Step 3: Before starting the next steps, the cost of the Proof-of-Concept stage and Evaluation should be finalized and approved by business. Also, it should go through any privacy and compliance assessment especially if sensitive information is involved.

Proof of Concept:

Steps 4: Next, kicking off the Proof-of-Concept process. The data science or analytics team prepares an encrypted dataset according to the merchant’s policies and shares it with all vendors under evaluation. It is worth noting that the data set should include an identifier for every entry to link it back to the original or other records. Besides, the data set should include a timestamp (when the event occurred) for every entry. A merchant should never include confidential information such as performance in the data set.

Step 5: The vendor is supposed to return point-in-time data subject to (on or before) the timestamp. This is because the purpose of Proof of Concept is to evaluate the vendor data provided at the point of time when the particular transaction or data entry took place to simulate real time response from the vendor.

Evaluation:

Once the vendor appends the data set with its own data intelligence and returns to the merchant, what are the next steps?

Step 6: Generally speaking, there are three major approaches to evaluate the vendor’s data:

i. Check for a lift in the performance or essential KPIs of the existing models/solutions while consuming the vendor’s data directly

ii. Ensemble the existing models/solutions with feature engineering on the vendor’s data and check for any lift in the performance or essential KPIs. This improvement in performance can be measured by assessing lift/gains charts as well as improvement in the precision and recall of the solutions:

Note that due to the possible high correlation between the variables which generate the existing models and the new vendor data, it is not unusual that a merchant may observe a declined performance while comparing to the baseline performance

iii. The data coverage or response rate is also a critical evaluation metrics to consider. It is always appealing to choose the vendor whose data has a high coverage rate as opposed to others.

iv. The Return-on-Investment analysis/calculation should be carried out to assess if the benefits or lift in the performance is worth the investment being made on onboarding the vendor

Step 7: Discussions with the engineering team about the additional SLA due to the time taken by the vendor to provide the response in real time should be conducted. After all, a merchant does not expect the vendor integration in real time to adversely impact customer experience.
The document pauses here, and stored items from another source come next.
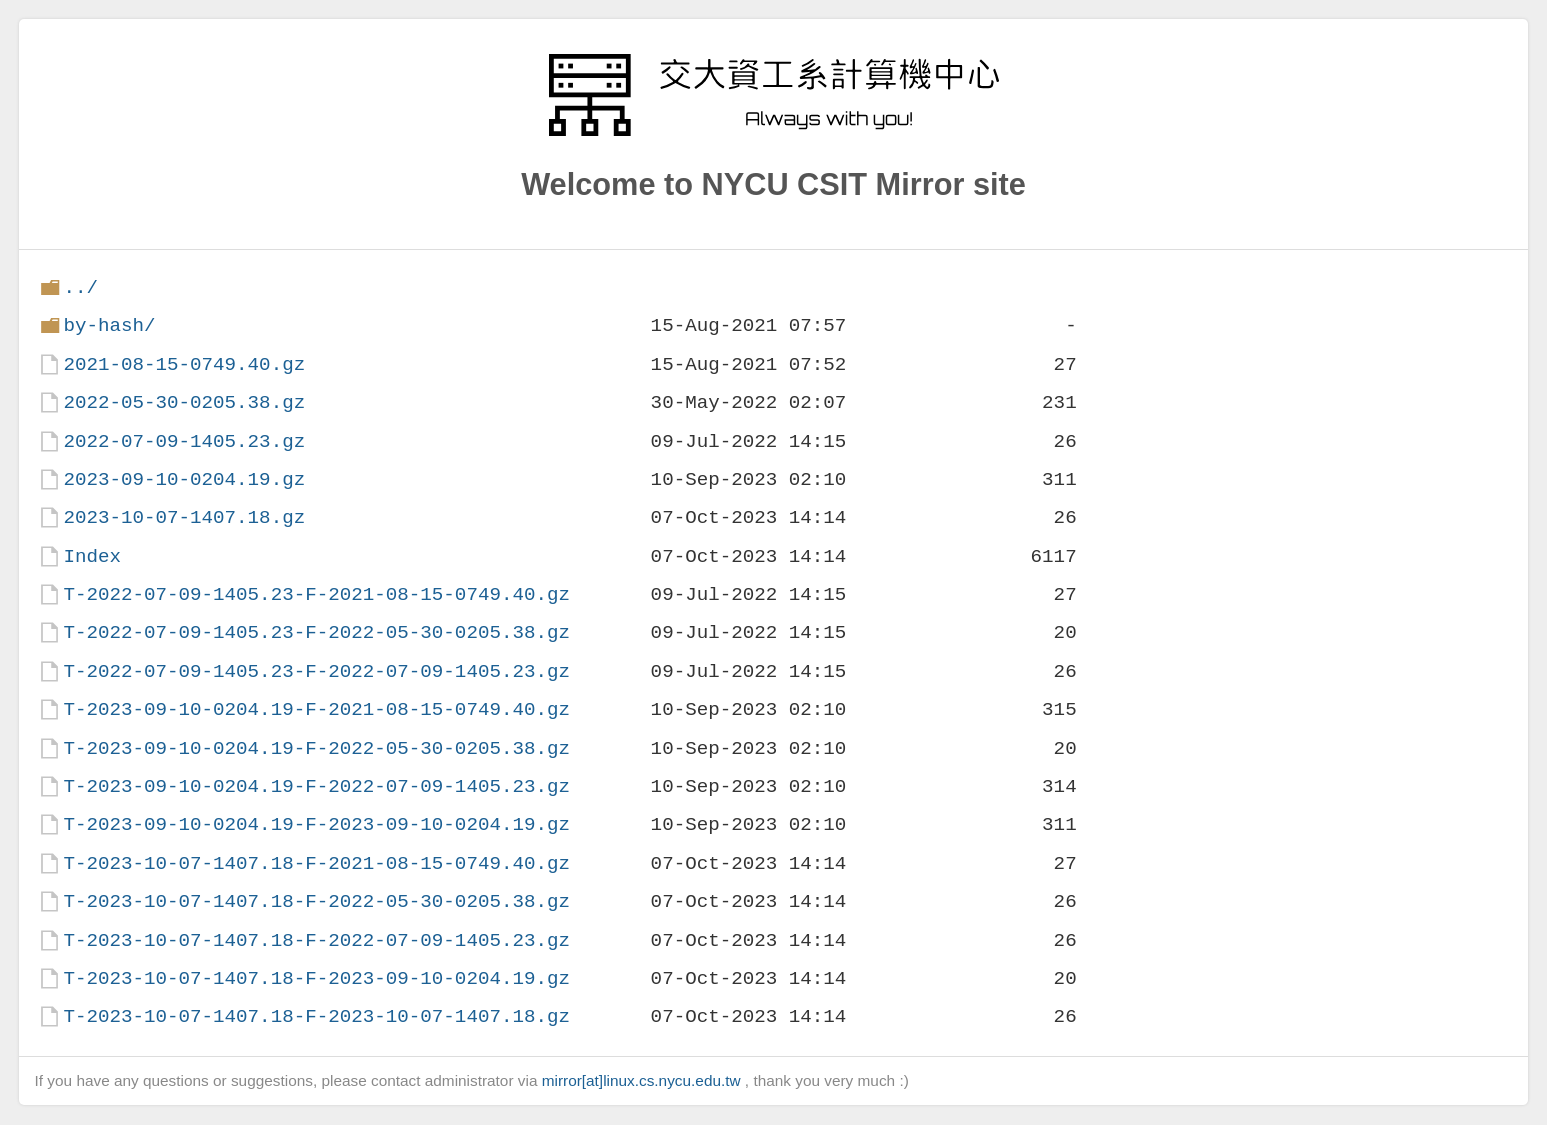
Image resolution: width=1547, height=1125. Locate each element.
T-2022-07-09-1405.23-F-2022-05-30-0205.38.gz (316, 632)
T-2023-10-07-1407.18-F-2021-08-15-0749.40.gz (316, 863)
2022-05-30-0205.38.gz (184, 402)
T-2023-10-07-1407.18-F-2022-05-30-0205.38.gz (316, 901)
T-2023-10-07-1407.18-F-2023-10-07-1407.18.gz (316, 1016)
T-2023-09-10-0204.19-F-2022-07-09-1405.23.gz (316, 786)
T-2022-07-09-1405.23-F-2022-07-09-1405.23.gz (316, 671)
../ (80, 287)
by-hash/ (109, 325)
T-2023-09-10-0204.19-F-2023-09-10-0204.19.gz (316, 824)
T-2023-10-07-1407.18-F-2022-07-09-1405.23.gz (316, 940)
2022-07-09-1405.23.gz (184, 441)
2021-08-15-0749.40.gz (184, 364)
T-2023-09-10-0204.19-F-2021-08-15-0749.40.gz (316, 709)
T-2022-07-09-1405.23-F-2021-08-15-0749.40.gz (316, 594)
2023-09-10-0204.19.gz (184, 479)
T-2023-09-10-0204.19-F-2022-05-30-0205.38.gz (316, 748)
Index (92, 556)
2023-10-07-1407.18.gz (184, 517)
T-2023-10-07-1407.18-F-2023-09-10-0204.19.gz (316, 978)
Step 8: The Tech support offered by the vendor post the implementation should be discussed before finalizing the vendor

Implementation:

Step 9: When a vendor has been finalized it is always beneficial to incorporate the vendor data in stage environment first for thorough end to end testing before going into production. All involved stakeholders should be a part of this process to assess no errors on their fronts.

Step 10: Once the vendor integration completes and the data goes live, a merchant should continue monitoring and setup alerting calls in case of any drop in the response from the vendor due to technical issues or outages.

Lastly, it is a good practice to continuously evaluate the value of the vendor data every couple of months. Touching base with the vendor involved regularly and understanding new observations in customer behavior from their perspective is a beneficial practice.

A well-functioning data enrichment process is fundamental to the providing successful customer experience for a product in this data centric world. In this data driven day and age there are numerous vendors providing access to variety of data like geographical, behavioral, financial, etc. but it is designing the right data enrichment strategy and choosing the appropriate vendor which is integral in making this process truly value-adding to one’s business needs and objectives.